When her estranged husband Chad Hallston dies, he leaves the family home in Thunder Creek to his daughter. Believing it is the best way to give her daughter a stable home, Brooklyn does what she thought she would never do. She goes home to the orchard and wine country of Southwest Idaho. There, she encounters Chad’s best friend, Derek Johnson, a part time sheriff’s deputy who also owns an organic produce farm next door. Derek was never a fan of former bad girl Brooklyn Myers, but he made a promise to his dying friend that he would be the father to Alycia that Chad had never been.
Although Derek and Brooklyn get off to a bumpy start, he and Alycia quickly form a bond. And soon, Derek realizes that he wants Brooklyn to trust him too . . . even knowing that her trust won’t come easily. And then he realizes he wants even more than her trust. He wants to win her love.
While Brooklyn may be tempted to give her heart to Derek, risking her daughter’s happiness is another story. Will Brooklyn hold onto her self-reliance for dear life, or will she come to understand that the greatest gift she can give her daughter is showing her how to love and trust others?
You’ll Think of Me by Robin Lee Hatcher was a sweet, engaging story filled with picturesque small town scenes and events that made me feel like I was there. I loved the community that Ms. Hatcher developed in this book. It had a very realistic small-town feel, from thoughtful scenes where members of the community came together to support their own to the not as pleasant characteristic of small towns where rumors can spread like wildfire. The mostly pleasant aspects of the community and the way they stepped in to help and encourage each other was a wonderful part of the book that I loved. Ruth (Derek’s grandmother), in particular, was one of the characters that made me feel welcomed into the story as I read. Through her character and a few others, the book delivered some powerful moments of wisdom. The flow of the book itself feels as though it has that laid-back small-town pace, only adding to the pleasantness of the story.

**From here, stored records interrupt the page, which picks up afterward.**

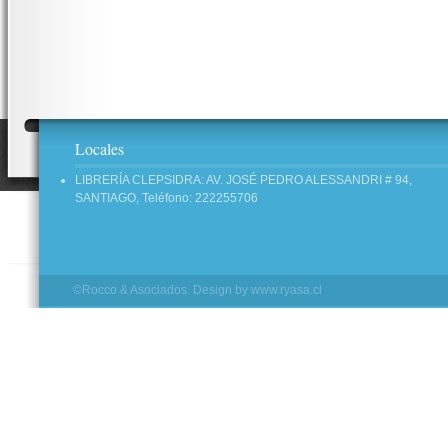
Locales
LIBRERÍA CLEPSIDRA: AV. JOSÉ PEDRO ALESSANDRI # 94,
SANTIAGO, Teléfono: 222255706
©Rocco & Asociados. Design by
www.ryasa.cl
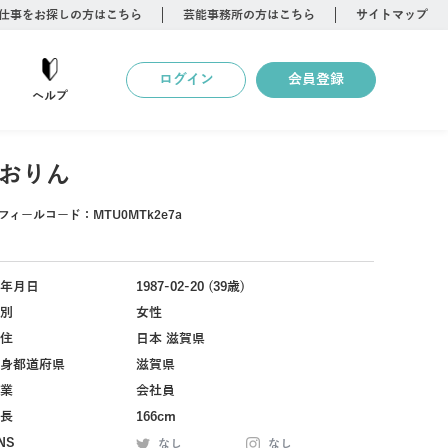
仕事をお探しの方はこちら
芸能事務所の方はこちら
サイトマップ
ログイン
会員登録
ヘルプ
おりん
フィールコード：
MTU0MTk2e7a
年月日
1987-02-20 (39歳)
別
女性
住
日本 滋賀県
身都道府県
滋賀県
業
会社員
長
166cm
NS
なし
なし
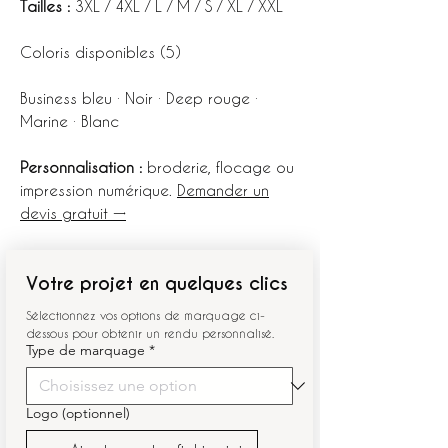
Tailles :
3XL / 4XL / L / M / S / XL / XXL
Coloris disponibles (5)
Business bleu · Noir · Deep rouge ·
Marine · Blanc
Personnalisation :
broderie, flocage ou
impression numérique.
Demander un
devis gratuit →
Votre projet en quelques clics
Sélectionnez vos options de marquage ci-
dessous pour obtenir un rendu personnalisé.
Type de marquage
*
Logo (optionnel)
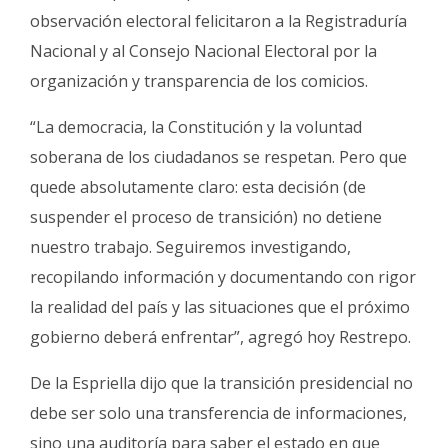
observación electoral felicitaron a la Registraduría
Nacional y al Consejo Nacional Electoral por la
organización y transparencia de los comicios.
“La democracia, la Constitución y la voluntad
soberana de los ciudadanos se respetan. Pero que
quede absolutamente claro: esta decisión (de
suspender el proceso de transición) no detiene
nuestro trabajo. Seguiremos investigando,
recopilando información y documentando con rigor
la realidad del país y las situaciones que el próximo
gobierno deberá enfrentar”, agregó hoy Restrepo.
De la Espriella dijo que la transición presidencial no
debe ser solo una transferencia de informaciones,
sino una auditoría para saber el estado en que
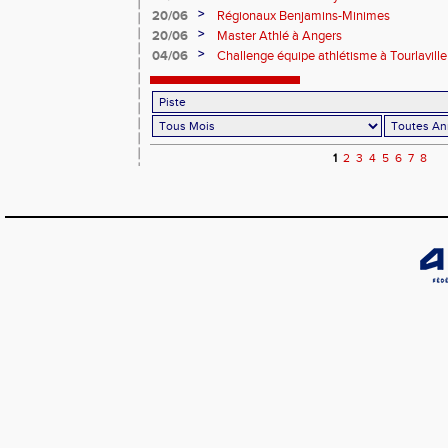
>
20/06
Régionaux Benjamins-Minimes
>
20/06
Master Athlé à Angers
>
04/06
Challenge équipe athlétisme à Tourlaville
1
2
3
4
5
6
7
8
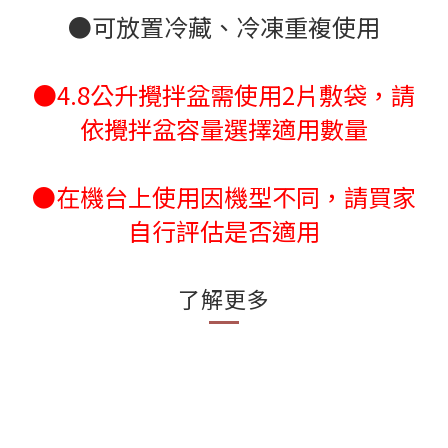
●可放置冷藏、冷凍重複使用
●4.8公升攪拌盆需使用2片敷袋，請
依攪拌盆容量選擇適用數量
●在機台上使用因機型不同，請買家
自行評估是否適用
了解更多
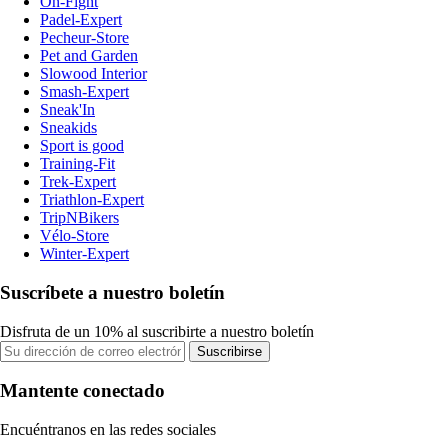
On-Fight
Padel-Expert
Pecheur-Store
Pet and Garden
Slowood Interior
Smash-Expert
Sneak'In
Sneakids
Sport is good
Training-Fit
Trek-Expert
Triathlon-Expert
TripNBikers
Vélo-Store
Winter-Expert
Suscríbete a nuestro boletín
Disfruta de un 10% al suscribirte a nuestro boletín
Suscribirse
Mantente conectado
Encuéntranos en las redes sociales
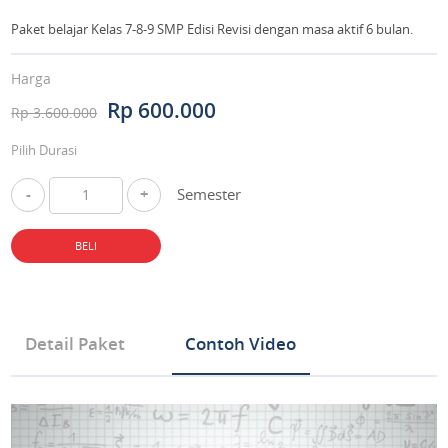
Paket belajar Kelas 7-8-9 SMP Edisi Revisi dengan masa aktif 6 bulan.
Harga
Rp 600.000
Rp 3.600.000
Pilih Durasi
-
+
Semester
BELI
Detail Paket
Contoh Video
Tipe Produk Mata Pelajaran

When we enter into Brooklyn’s story, she’s already been through a lot of change in her life, including finding her Savior, gaining courage, and maturing a great deal. I would have loved to have seen that change as it happened, but those changes can still be appreciated even though the reader is not present for them. Like any of us, though Brooklyn has changed much from her youth, especially after being introduced to the Lord, she is still undergoing change. Her faith is still being challenged and she’s growing more fully into it throughout the book, especially as she has to come face to face with her past. Through the work of the Lord, she learns more of how to overcome her past and not let it overcome her.
Facing the past is most often not an easy thing, but it’s important to our healing, and though Brooklyn did not have plans to go back to the hometown she came from, God knew what was best for her and made a way for her to find what He knew she needed. I loved that aspect of this book. Both Brooklyn and Derek have other plans in mind for themselves, but God sends them on a detour from those plans that turns out to be infinitely better than they could have imagined for themselves. The book concludes with a sweet ending that just might make you tear up (in a good way :)) and just might speak to your own heart about who you are in the Father’s eyes and remind you of just how much He loves you and that He has the best in mind for you.
**I was provided a copy of the book by the publisher through NetGalley. All opinions are my own.